Créée en 2000, l'enquête PISA menée tous les trois ans par l'OCDE consiste à évaluer les systèmes éducatifs de 65 pays. Nos élèves de 15 ans étaient alors classés 21ème en compréhension de l'écrit, 22ème en mathématiques et 27ème en sciences, loin derrière la Corée du Sud ou la Finlande. La France devrait perdre cette année quelques places, notamment en mathématiques.
De mon point de vue, il y a deux effets qui doivent être soulignés. D'abord, la France se situe dans la moyenne de l'enquête avec des scores similaires à l'Allemagne, les Etats-Unis et le Royaume-Uni par exemple. Notre système éducatif est à la hauteur de l'importance que nous accordons à l'éducation. Le classement est moins gênant que le fait de perdre des places à chaque évaluation, ce qui montre l'incapacité des gouvernements successifs - qui ont tous tenté de faire remonter la France dans ce classement - à changer rapidement la photographie du paysage éducatif.
Ce qui m'embête énormément dans le système français, c'est la dynamique d'inégalités qu'il perpétue. Dans le système éducatif français, les inégalités de la maternelle sont entretenues jusqu'à la sortie du système universitaire et se retrouvent sur le marché du travail.
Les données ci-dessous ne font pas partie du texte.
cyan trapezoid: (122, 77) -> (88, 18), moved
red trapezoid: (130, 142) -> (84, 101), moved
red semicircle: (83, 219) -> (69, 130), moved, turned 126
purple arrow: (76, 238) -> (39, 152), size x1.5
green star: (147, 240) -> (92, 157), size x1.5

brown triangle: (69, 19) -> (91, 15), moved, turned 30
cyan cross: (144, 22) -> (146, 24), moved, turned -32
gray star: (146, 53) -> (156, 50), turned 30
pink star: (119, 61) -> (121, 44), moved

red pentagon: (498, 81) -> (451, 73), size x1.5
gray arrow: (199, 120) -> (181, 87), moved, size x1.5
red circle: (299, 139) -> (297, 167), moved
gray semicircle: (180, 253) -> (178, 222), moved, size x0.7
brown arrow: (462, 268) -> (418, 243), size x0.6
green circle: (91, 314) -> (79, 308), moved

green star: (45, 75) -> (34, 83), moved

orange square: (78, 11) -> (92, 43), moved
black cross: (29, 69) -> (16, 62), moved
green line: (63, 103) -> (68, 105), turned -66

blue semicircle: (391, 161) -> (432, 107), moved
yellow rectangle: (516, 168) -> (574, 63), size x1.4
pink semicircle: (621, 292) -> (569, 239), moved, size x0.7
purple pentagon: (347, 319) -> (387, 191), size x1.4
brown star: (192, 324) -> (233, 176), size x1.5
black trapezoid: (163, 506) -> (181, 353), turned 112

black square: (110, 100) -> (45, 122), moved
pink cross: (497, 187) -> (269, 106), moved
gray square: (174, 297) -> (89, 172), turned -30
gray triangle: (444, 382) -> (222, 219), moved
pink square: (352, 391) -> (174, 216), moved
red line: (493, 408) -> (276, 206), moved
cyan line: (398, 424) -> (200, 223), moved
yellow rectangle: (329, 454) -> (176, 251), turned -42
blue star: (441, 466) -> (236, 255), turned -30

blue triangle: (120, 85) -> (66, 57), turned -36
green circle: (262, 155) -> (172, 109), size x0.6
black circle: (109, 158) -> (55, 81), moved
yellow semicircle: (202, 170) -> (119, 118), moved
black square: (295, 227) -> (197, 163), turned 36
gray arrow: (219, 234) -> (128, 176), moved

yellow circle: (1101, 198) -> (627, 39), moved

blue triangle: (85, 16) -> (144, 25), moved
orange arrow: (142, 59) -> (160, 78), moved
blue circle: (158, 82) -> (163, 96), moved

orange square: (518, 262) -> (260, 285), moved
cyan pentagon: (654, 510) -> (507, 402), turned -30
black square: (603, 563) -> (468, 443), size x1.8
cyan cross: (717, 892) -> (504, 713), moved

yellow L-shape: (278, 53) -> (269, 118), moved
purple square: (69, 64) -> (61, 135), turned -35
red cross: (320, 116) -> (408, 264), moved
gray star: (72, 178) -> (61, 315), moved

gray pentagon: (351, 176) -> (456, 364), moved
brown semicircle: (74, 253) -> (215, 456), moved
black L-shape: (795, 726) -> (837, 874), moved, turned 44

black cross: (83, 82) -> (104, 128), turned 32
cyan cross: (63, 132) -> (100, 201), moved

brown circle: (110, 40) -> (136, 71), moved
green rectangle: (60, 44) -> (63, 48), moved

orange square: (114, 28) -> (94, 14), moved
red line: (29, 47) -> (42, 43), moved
Le quatrième de couverture du livre Les héritiers de Pierre Bourdieu et Jean-Claude Passeron résumé à elle-seule la situation: "si l'école aime à proclamer sa fonction d'instrument démocratique de la mobilité sociale, elle a aussi pour fonction de légitimer - et donc, dans une certaine mesure, de perpétuer - les inégalités de chances devant la culture en transmuant par les critères de jugement qu'elle emploie, les privilèges socialement conditionnés en mérites ou en "dons" personnels". Cette situation est insupportable : si l'école ne permet pas de corriger les inégalités de départ, elle n'a aucune autre fonction que de légitimer la supériorité des classes économiquement dominantes. Peut-on imaginer un système de santé qui aurait pour objectif d'accroître les inégalités entre malades et bien portants? De la même manière, l'école doit être la première voie pour assurer une certaine mobilité sociale. Or, nous avons en France beaucoup de mal à retenir les élèves - un élève sur huit quitte l'école sans diplômes et un autre élève sur huit obtient un diplôme inférieur au BAC - et encore plus de mal à encadrer les décrocheurs (qui sont majoritairement des enfants de familles à faibles revenus).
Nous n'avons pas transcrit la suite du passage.